Xero
The Xero connector gives AI agents access to your Xero accounting data — invoices, contacts, payments, accounts, bank transactions, and financial reports — as well as the ability to create new records. Authentication uses OAuth 2.0 and your credentials are stored encrypted in MCPGate's vault, never exposed to the AI client.
Required scopes#
MCPGate requests the following OAuth scopes when you connect Xero. All scopes are requested up front to cover read and write operations across the full tool set.
| Scope | Purpose |
|---|---|
| accounting.transactions | Read and write invoices, payments, and bank transactions |
| accounting.contacts | Read and write contacts (customers and suppliers) |
| accounting.reports.read | Read financial reports (ProfitAndLoss, BalanceSheet, etc.) |
| accounting.settings | Read chart of accounts and organisation settings |
| openid profile email | Identify the connected Xero user |
Tool reference#
The Xero connector exposes 11 tools: 7 read and 4 write. Use the MCP Apps page to enable or disable individual tools per app.
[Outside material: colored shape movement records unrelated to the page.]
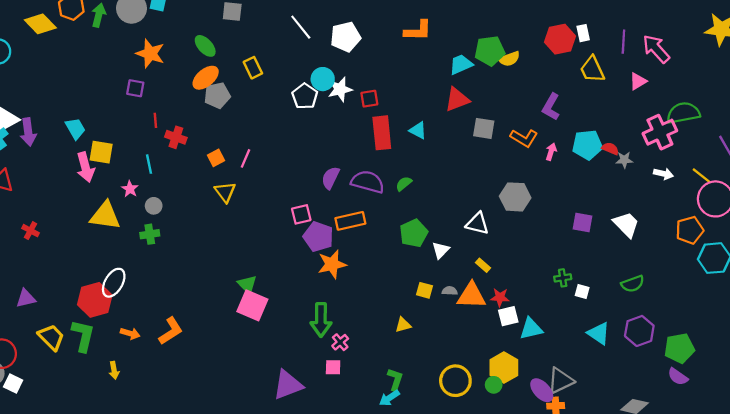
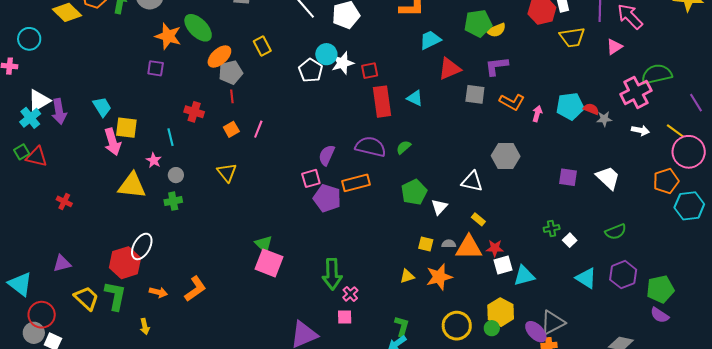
green ellipse: (205, 46) -> (198, 28), moved, size x1.4
cyan trapezoid: (461, 64) -> (430, 40), moved
yellow trapezoid: (592, 69) -> (572, 37), turned -72
purple L-shape: (551, 107) -> (497, 66), moved, turned 55
red line: (155, 120) -> (232, 96), moved
purple semicircle: (330, 178) -> (327, 155), moved
yellow triangle: (225, 192) -> (227, 172), moved
orange star: (332, 264) -> (439, 277), moved
white square: (582, 291) -> (570, 240), turned 32

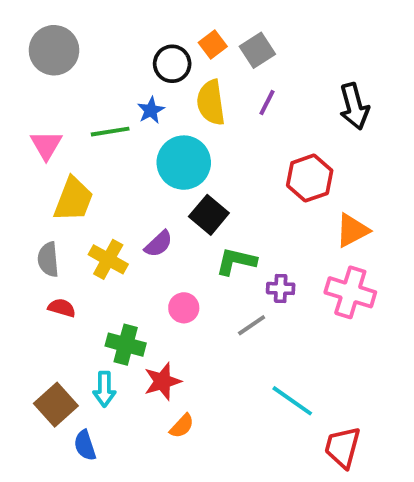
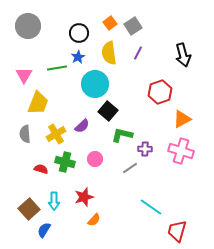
black circle: (172, 64) -> (79, 33), moved
yellow cross: (108, 259) -> (56, 134), turned 30
red semicircle: (62, 308) -> (41, 169), moved
green cross: (126, 345) -> (65, 162), moved
blue semicircle: (85, 445) -> (44, 230), turned 49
| Tool | Category | Description |
|---|---|---|
| xero_list_invoices | read | List invoices in Xero, optionally filtered by status or contact |
| xero_get_invoice | read | Get a specific Xero invoice by ID |
| xero_list_contacts | read | List contacts (customers and suppliers) in Xero |
| xero_list_payments | read | List payments in Xero |
| xero_list_accounts | read | List chart of accounts in Xero |
| xero_get_report | read | Get a financial report from Xero (e.g. ProfitAndLoss, BalanceSheet, TrialBalance) |
| xero_list_bank_transactions | read | List bank transactions in Xero |
| xero_create_invoice | write | Create a new invoice in Xero |
| xero_create_contact | write | Create a new contact in Xero |
| xero_create_payment | write | Record a payment against an invoice or credit note in Xero |
| xero_create_bank_transaction | write | Create a bank transaction (spend or receive money) in Xero |
Common guardrail recipes#
Read-only access#
Enable only the seven read tools and deny all four write tools. Suitable for AI assistants that answer accounting questions, generate summaries, or export data without making any changes to Xero.
Transact preset#
Use the built-in transact preset to allow reads plus xero_create_invoice and xero_create_payment, while keeping xero_create_contact and xero_create_bank_transaction denied. Agents can handle standard invoicing workflows without modifying contacts or creating manual bank entries.
Rate-limit write operations#
Xero enforces an API rate limit of 60 calls per minute per app. Apply the cooldown guardrail template to write tools to prevent the agent from hitting rate limits during bulk operations. A 2-second minimum interval between write calls is recommended.
Troubleshooting#
- AuthenticationUnsuccessful — The OAuth token has expired or been revoked. Xero access tokens expire after 30 minutes; refresh tokens last 60 days. MCPGate refreshes automatically — if this fails, reconnect the Xero connector.
- Organisation not connected — Xero connections are scoped to a specific organisation. If you have multiple Xero organisations, you must connect each one separately in MCPGate.
- Report not available — Some Xero reports require specific subscription tiers. If
xero_get_reportreturns a subscription error, verify your Xero plan includes the requested report type.